▶ How to complete this task: What you return must match every record word for word.

[Transcribed page contents]

"""

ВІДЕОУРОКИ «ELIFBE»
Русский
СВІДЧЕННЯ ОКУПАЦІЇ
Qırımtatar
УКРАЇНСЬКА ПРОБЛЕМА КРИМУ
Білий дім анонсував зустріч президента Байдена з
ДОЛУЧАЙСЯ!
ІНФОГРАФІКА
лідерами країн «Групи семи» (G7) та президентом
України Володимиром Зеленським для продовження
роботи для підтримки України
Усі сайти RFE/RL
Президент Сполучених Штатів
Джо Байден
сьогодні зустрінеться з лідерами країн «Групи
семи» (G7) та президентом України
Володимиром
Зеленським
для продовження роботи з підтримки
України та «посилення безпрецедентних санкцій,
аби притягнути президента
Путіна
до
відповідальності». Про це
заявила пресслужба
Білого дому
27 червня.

"""

▶ Answer for the task:
ВІДЕОУРОКИ «ELIFBE»
Русский
СВІДЧЕННЯ ОКУПАЦІЇ
Qırımtatar
УКРАЇНСЬКА ПРОБЛЕМА КРИМУ
Білий дім анонсував зустріч президента Байдена з
ДОЛУЧАЙСЯ!
ІНФОГРАФІКА
лідерами країн «Групи семи» (G7) та президентом
України Володимиром Зеленським для продовження
роботи для підтримки України
Усі сайти RFE/RL
Президент Сполучених Штатів
Джо Байден
сьогодні зустрінеться з лідерами країн «Групи
семи» (G7) та президентом України
Володимиром
Зеленським
для продовження роботи з підтримки
України та «посилення безпрецедентних санкцій,
аби притягнути президента
Путіна
до
відповідальності». Про це
заявила пресслужба
Білого дому
27 червня.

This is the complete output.